Senator Boxer's 56 percent statistic, and California's gun laws, have "proven" nothing.

According to this Wikipedia entry, among the 50 states and DC, California's gun murder rate per 100,000 residents in 2010 was 14th highest in the nation. You would think from her boasting that it was in the bottom five. The highest murder rate by miles was in DC, where gun laws have been among the nation's strictest.

Table 19 at the Centers for Disease Control and Prevention's 2013 Detailed Tables for the National Vital Statistics Report (large file accessible from this web page) reveals that California's total homicide rate that year was 4.9 per 100,000 residents — barely below the national average of 5.1. After taking out ultra-dangerous DC, New Orleans and Detroit, California's homicide rate is roughly equal to that seen in the rest of the nation.

Additionally, a 2013 Pew Research Study showed that the "Gun Homicide Rate (Was) Down 49% the Since 1993 Peak."

Ah, but Boxer cited "gun violence," not firearm homicides or gun deaths. That same Pew study shows that "non-fatal violent firearm crime" fell by 75 percent nationwide from 1993 to 2010, from 725.3 crimes per 100,000 residents to 181.5. Last time I checked, Senator, 75 percent is a larger reduction than 56 percent.

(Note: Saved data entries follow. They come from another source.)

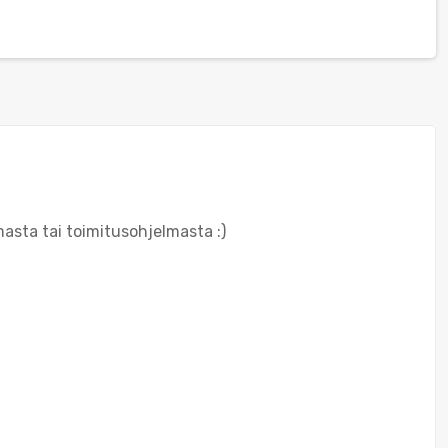
m
asta tai toimitusohjelmasta :)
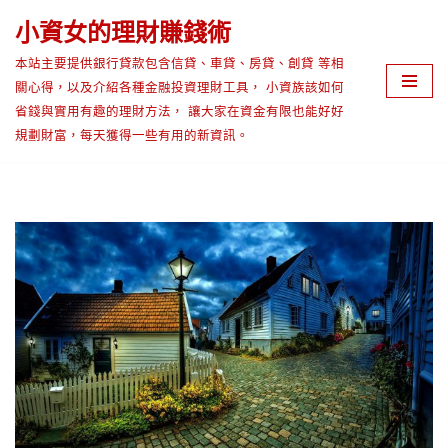
小資女的理財賺錢術
Skip
本站主要提供銀行貸款包含信貸、車貸、房貸、創貸 等相
to
關心得，以及介紹各種金融投資理財工具， 小資族該如何
content
省錢與實用有趣的理財方法， 讓大家在資金有限也能好好
規劃財富，每天獲得一些有用的新資訊。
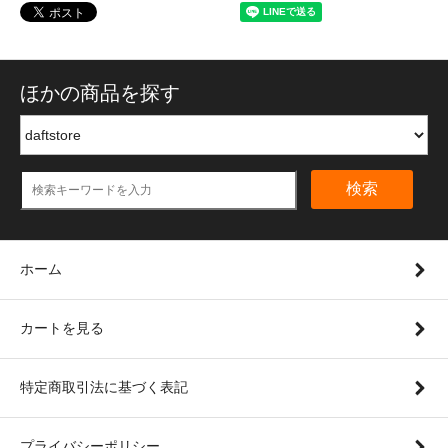
ほかの商品を探す
検索
ホーム
カートを見る
特定商取引法に基づく表記
プライバシーポリシー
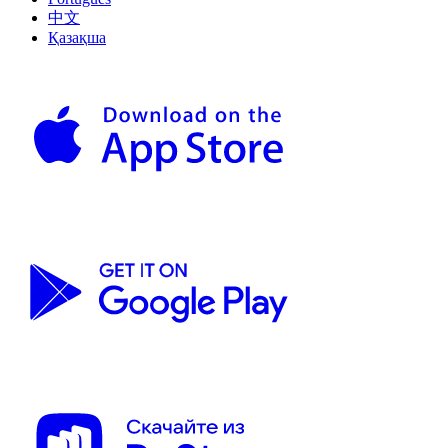
中文
Қазақша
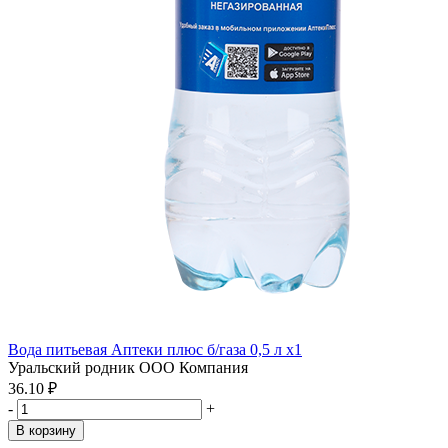
Вода питьевая Аптеки плюс б/газа 0,5 л x1
Уральский родник ООО Компания
36.10 ₽
-
+
В корзину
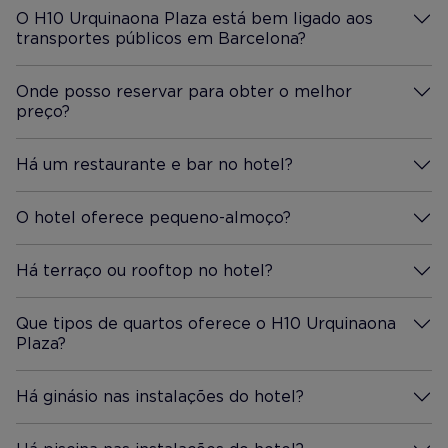
O H10 Urquinaona Plaza está bem ligado aos
transportes públicos em Barcelona?
Mais Informação
Onde posso reservar para obter o melhor
preço?
Mais Informação
Há um restaurante e bar no hotel?
Mais Informação
O hotel oferece pequeno-almoço?
Mais Informação
Há terraço ou rooftop no hotel?
Mais Informação
Que tipos de quartos oferece o H10 Urquinaona
Plaza?
Mais Informação
Há ginásio nas instalações do hotel?
Mais Informação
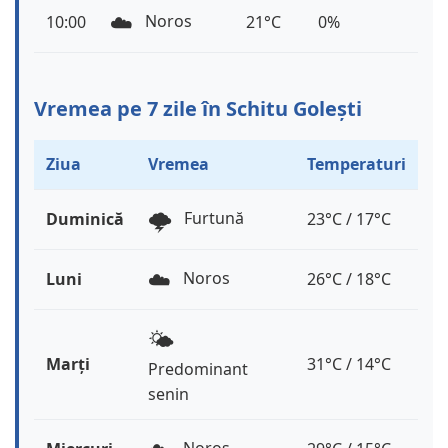
☁️
Noros
10:00
21°C
0%
Vremea pe 7 zile în Schitu Golești
Ziua
Vremea
Temperaturi
🌩️
Furtună
Duminică
23°C / 17°C
☁️
Noros
Luni
26°C / 18°C
🌤️
Marți
31°C / 14°C
Predominant
senin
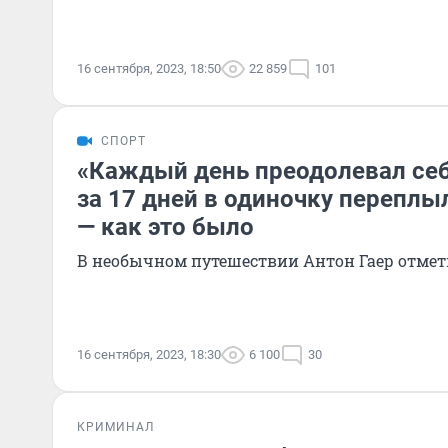
16 сентября, 2023, 18:50
22 859
101
СПОРТ
«Каждый день преодолевал себ
за 17 дней в одиночку переплы
— как это было
В необычном путешествии Антон Гаер отмет
16 сентября, 2023, 18:30
6 100
30
КРИМИНАЛ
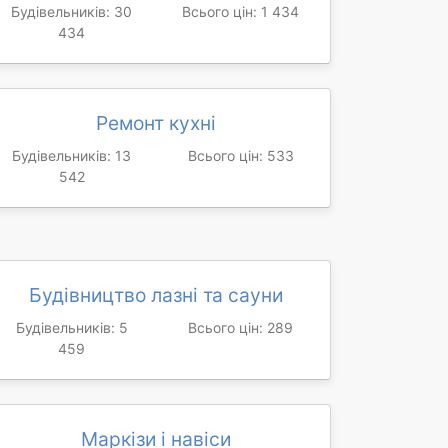
Будівельників: 30
Всього цін: 1 434
434
Ремонт кухні
Будівельників: 13
Всього цін: 533
542
Будівництво лазні та сауни
Будівельників: 5
Всього цін: 289
459
Маркізи і навіси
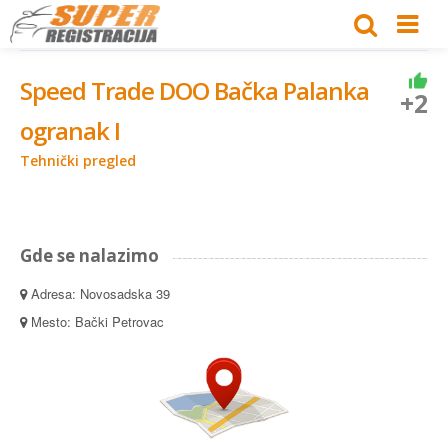
Speed Trade DOO Bačka Palanka
+2
ogranak I
Tehnički pregled
Gde se nalazimo
Adresa: Novosadska 39
Mesto: Bački Petrovac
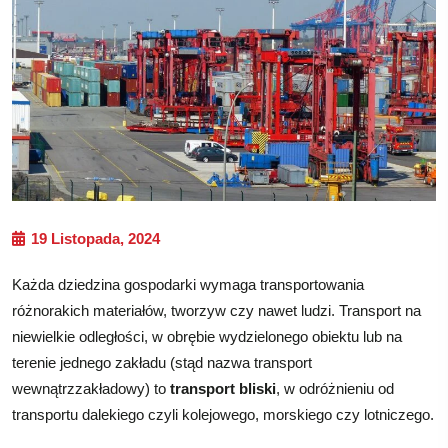
19 Listopada, 2024
Każda dziedzina gospodarki wymaga transportowania
różnorakich materiałów, tworzyw czy nawet ludzi. Transport na
niewielkie odległości, w obrębie wydzielonego obiektu lub na
terenie jednego zakładu (stąd nazwa transport
wewnątrzzakładowy) to
transport bliski
, w odróżnieniu od
transportu dalekiego czyli kolejowego, morskiego czy lotniczego.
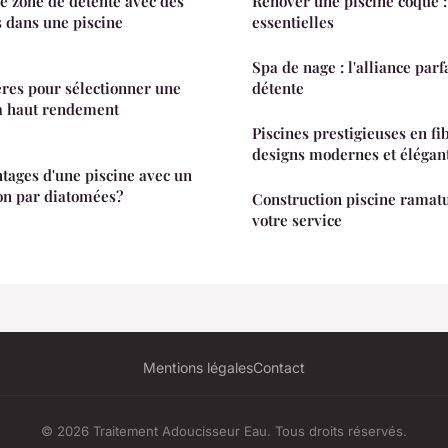
 zone de détente avec des
Rénover une piscine coque :
s dans une piscine
essentielles
Spa de nage : l'alliance parf
tères pour sélectionner une
détente
à haut rendement
Piscines prestigieuses en fi
designs modernes et élégan
ntages d'une piscine avec un
ion par diatomées?
Construction piscine ramatue
votre service
Mentions légales
Contact
© 2026 Traitement Adoucisseur Eau. Tous droits réservés.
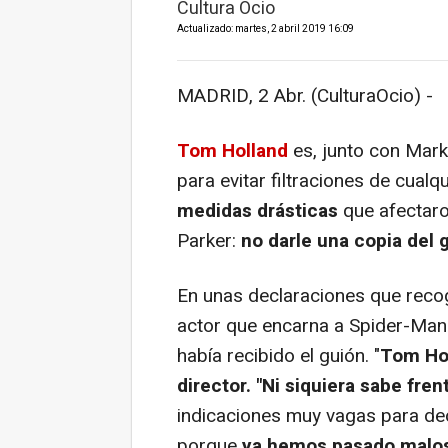
Cultura Ocio
Actualizado: martes, 2 abril 2019 16:09
MADRID, 2 Abr. (CulturaOcio) -
Tom Holland
es, junto con Mark 
para evitar filtraciones de cualqu
medidas drásticas
que afectaro
Parker:
no darle una copia del 
En unas declaraciones que rec
actor que encarna a Spider-Man 
había recibido el guión. "
Tom Holl
director. "Ni siquiera sabe fre
indicaciones muy vagas para dec
porque
ya hemos pasado malos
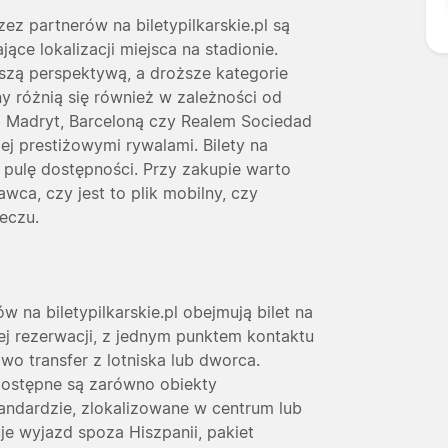
zez partnerów na biletypilkarskie.pl są
ce lokalizacji miejsca na stadionie.
lszą perspektywą, a droższe kategorie
eny różnią się również w zależności od
m Madryt, Barceloną czy Realem Sociedad
ej prestiżowymi rywalami. Bilety na
pulę dostępności. Przy zakupie warto
awca, czy jest to plik mobilny, czy
eczu.
na biletypilkarskie.pl obejmują bilet na
ej rezerwacji, z jednym punktem kontaktu
wo transfer z lotniska lub dworca.
 dostępne są zarówno obiekty
andardzie, zlokalizowane w centrum lub
je wyjazd spoza Hiszpanii, pakiet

Although Boxer was vague in describing the time frame involved (What does "since the 1990s" mean? Since 1999, since some other time during that decade, the average of all years during the 1990s, or something else?), it appears quite likely that gun violence in California has fallen by less than it has in the rest of the nation.

Even setting aside the astonishing tone-deafness of a United States senator citing the wonders of gun-control laws in force in a state where 14 people have just been massacred, Boxer failed to make any kind of point.

Somehow, the "party of compassion" thinks it's compassionate to demand that everyone who participates at a public event, attends any kind of gathering of several or more people, or even ventures anywhere outside of their home, make themselves defenseless against those who might wish to do them harm. That's not compassion; it's reckless endangerment.